This task calls for every line of the material to be output verbatim.

************

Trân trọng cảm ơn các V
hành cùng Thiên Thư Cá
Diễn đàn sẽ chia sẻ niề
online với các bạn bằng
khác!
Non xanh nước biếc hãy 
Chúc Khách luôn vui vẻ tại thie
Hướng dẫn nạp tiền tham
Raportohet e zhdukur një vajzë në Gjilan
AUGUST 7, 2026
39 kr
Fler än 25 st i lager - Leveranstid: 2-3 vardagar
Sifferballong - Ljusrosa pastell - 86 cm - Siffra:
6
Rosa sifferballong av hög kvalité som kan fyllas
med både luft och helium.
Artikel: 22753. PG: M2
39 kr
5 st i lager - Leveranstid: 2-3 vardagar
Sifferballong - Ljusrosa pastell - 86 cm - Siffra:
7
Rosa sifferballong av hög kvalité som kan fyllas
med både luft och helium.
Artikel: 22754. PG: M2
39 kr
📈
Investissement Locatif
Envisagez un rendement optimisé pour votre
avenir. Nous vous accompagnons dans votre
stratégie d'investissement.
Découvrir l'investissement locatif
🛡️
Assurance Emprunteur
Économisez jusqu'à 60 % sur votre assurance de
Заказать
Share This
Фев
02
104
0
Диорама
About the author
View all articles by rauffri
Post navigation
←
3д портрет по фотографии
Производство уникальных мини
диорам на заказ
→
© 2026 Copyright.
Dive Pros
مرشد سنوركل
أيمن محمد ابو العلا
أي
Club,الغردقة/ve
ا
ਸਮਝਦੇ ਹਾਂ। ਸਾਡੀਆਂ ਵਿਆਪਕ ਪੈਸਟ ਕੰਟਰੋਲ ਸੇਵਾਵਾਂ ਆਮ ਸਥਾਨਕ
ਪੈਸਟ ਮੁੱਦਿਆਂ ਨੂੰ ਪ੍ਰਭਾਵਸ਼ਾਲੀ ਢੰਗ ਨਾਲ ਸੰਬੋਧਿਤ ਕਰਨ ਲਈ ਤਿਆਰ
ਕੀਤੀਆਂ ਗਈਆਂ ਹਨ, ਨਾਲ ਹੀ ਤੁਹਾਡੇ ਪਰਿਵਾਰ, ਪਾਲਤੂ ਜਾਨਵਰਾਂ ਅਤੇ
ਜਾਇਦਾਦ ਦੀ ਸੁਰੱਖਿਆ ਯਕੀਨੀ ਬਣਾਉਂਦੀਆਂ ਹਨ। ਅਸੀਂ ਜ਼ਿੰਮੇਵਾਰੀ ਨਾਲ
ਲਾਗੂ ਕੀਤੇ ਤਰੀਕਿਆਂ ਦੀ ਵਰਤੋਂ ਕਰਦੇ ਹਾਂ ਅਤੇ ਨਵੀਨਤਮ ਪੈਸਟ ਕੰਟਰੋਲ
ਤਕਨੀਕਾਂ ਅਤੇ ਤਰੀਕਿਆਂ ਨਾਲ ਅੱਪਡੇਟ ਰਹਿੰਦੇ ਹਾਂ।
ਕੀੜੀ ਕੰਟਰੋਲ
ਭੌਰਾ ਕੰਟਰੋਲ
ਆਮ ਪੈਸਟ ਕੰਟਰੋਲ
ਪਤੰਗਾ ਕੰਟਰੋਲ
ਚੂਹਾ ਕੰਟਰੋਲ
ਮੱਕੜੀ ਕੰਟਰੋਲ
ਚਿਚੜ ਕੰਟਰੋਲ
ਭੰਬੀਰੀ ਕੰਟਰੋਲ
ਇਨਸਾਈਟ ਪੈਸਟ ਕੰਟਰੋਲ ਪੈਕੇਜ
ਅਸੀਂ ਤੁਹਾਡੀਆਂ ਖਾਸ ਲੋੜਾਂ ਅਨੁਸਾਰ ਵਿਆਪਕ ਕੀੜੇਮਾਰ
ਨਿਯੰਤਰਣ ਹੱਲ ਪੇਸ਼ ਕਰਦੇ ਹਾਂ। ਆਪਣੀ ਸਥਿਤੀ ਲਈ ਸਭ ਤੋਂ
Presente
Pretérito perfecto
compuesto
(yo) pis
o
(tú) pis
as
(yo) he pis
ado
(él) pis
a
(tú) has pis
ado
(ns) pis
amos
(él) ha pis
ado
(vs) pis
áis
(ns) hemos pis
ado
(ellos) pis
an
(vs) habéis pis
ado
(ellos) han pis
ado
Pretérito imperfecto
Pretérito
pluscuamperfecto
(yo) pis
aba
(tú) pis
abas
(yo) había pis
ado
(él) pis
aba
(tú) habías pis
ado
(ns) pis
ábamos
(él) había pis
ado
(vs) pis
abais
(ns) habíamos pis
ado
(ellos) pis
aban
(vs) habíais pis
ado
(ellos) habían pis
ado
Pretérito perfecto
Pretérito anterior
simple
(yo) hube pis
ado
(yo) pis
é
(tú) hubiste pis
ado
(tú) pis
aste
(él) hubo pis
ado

************

> [Written reply]
Trân trọng cảm ơn các V
hành cùng Thiên Thư Cá
Diễn đàn sẽ chia sẻ niề
online với các bạn bằng
khác!
Non xanh nước biếc hãy 
Chúc Khách luôn vui vẻ tại thie
Hướng dẫn nạp tiền tham
Raportohet e zhdukur një vajzë në Gjilan
AUGUST 7, 2026
39 kr
Fler än 25 st i lager - Leveranstid: 2-3 vardagar
Sifferballong - Ljusrosa pastell - 86 cm - Siffra:
6
Rosa sifferballong av hög kvalité som kan fyllas
med både luft och helium.
Artikel: 22753. PG: M2
39 kr
5 st i lager - Leveranstid: 2-3 vardagar
Sifferballong - Ljusrosa pastell - 86 cm - Siffra:
7
Rosa sifferballong av hög kvalité som kan fyllas
med både luft och helium.
Artikel: 22754. PG: M2
39 kr
📈
Investissement Locatif
Envisagez un rendement optimisé pour votre
avenir. Nous vous accompagnons dans votre
stratégie d'investissement.
Découvrir l'investissement locatif
🛡️
Assurance Emprunteur
Économisez jusqu'à 60 % sur votre assurance de
Заказать
Share This
Фев
02
104
0
Диорама
About the author
View all articles by rauffri
Post navigation
←
3д портрет по фотографии
Производство уникальных мини
диорам на заказ
→
© 2026 Copyright.
Dive Pros
مرشد سنوركل
أيمن محمد ابو العلا
أي
Club,الغردقة/ve
ا
ਸਮਝਦੇ ਹਾਂ। ਸਾਡੀਆਂ ਵਿਆਪਕ ਪੈਸਟ ਕੰਟਰੋਲ ਸੇਵਾਵਾਂ ਆਮ ਸਥਾਨਕ
ਪੈਸਟ ਮੁੱਦਿਆਂ ਨੂੰ ਪ੍ਰਭਾਵਸ਼ਾਲੀ ਢੰਗ ਨਾਲ ਸੰਬੋਧਿਤ ਕਰਨ ਲਈ ਤਿਆਰ
ਕੀਤੀਆਂ ਗਈਆਂ ਹਨ, ਨਾਲ ਹੀ ਤੁਹਾਡੇ ਪਰਿਵਾਰ, ਪਾਲਤੂ ਜਾਨਵਰਾਂ ਅਤੇ
ਜਾਇਦਾਦ ਦੀ ਸੁਰੱਖਿਆ ਯਕੀਨੀ ਬਣਾਉਂਦੀਆਂ ਹਨ। ਅਸੀਂ ਜ਼ਿੰਮੇਵਾਰੀ ਨਾਲ
ਲਾਗੂ ਕੀਤੇ ਤਰੀਕਿਆਂ ਦੀ ਵਰਤੋਂ ਕਰਦੇ ਹਾਂ ਅਤੇ ਨਵੀਨਤਮ ਪੈਸਟ ਕੰਟਰੋਲ
ਤਕਨੀਕਾਂ ਅਤੇ ਤਰੀਕਿਆਂ ਨਾਲ ਅੱਪਡੇਟ ਰਹਿੰਦੇ ਹਾਂ।
ਕੀੜੀ ਕੰਟਰੋਲ
ਭੌਰਾ ਕੰਟਰੋਲ
ਆਮ ਪੈਸਟ ਕੰਟਰੋਲ
ਪਤੰਗਾ ਕੰਟਰੋਲ
ਚੂਹਾ ਕੰਟਰੋਲ
ਮੱਕੜੀ ਕੰਟਰੋਲ
ਚਿਚੜ ਕੰਟਰੋਲ
ਭੰਬੀਰੀ ਕੰਟਰੋਲ
ਇਨਸਾਈਟ ਪੈਸਟ ਕੰਟਰੋਲ ਪੈਕੇਜ
ਅਸੀਂ ਤੁਹਾਡੀਆਂ ਖਾਸ ਲੋੜਾਂ ਅਨੁਸਾਰ ਵਿਆਪਕ ਕੀੜੇਮਾਰ
ਨਿਯੰਤਰਣ ਹੱਲ ਪੇਸ਼ ਕਰਦੇ ਹਾਂ। ਆਪਣੀ ਸਥਿਤੀ ਲਈ ਸਭ ਤੋਂ
Presente
Pretérito perfecto
compuesto
(yo) pis
o
(tú) pis
as
(yo) he pis
ado
(él) pis
a
(tú) has pis
ado
(ns) pis
amos
(él) ha pis
ado
(vs) pis
áis
(ns) hemos pis
ado
(ellos) pis
an
(vs) habéis pis
ado
(ellos) han pis
ado
Pretérito imperfecto
Pretérito
pluscuamperfecto
(yo) pis
aba
(tú) pis
abas
(yo) había pis
ado
(él) pis
aba
(tú) habías pis
ado
(ns) pis
ábamos
(él) había pis
ado
(vs) pis
abais
(ns) habíamos pis
ado
(ellos) pis
aban
(vs) habíais pis
ado
(ellos) habían pis
ado
Pretérito perfecto
Pretérito anterior
simple
(yo) hube pis
ado
(yo) pis
é
(tú) hubiste pis
ado
(tú) pis
aste
(él) hubo pis
ado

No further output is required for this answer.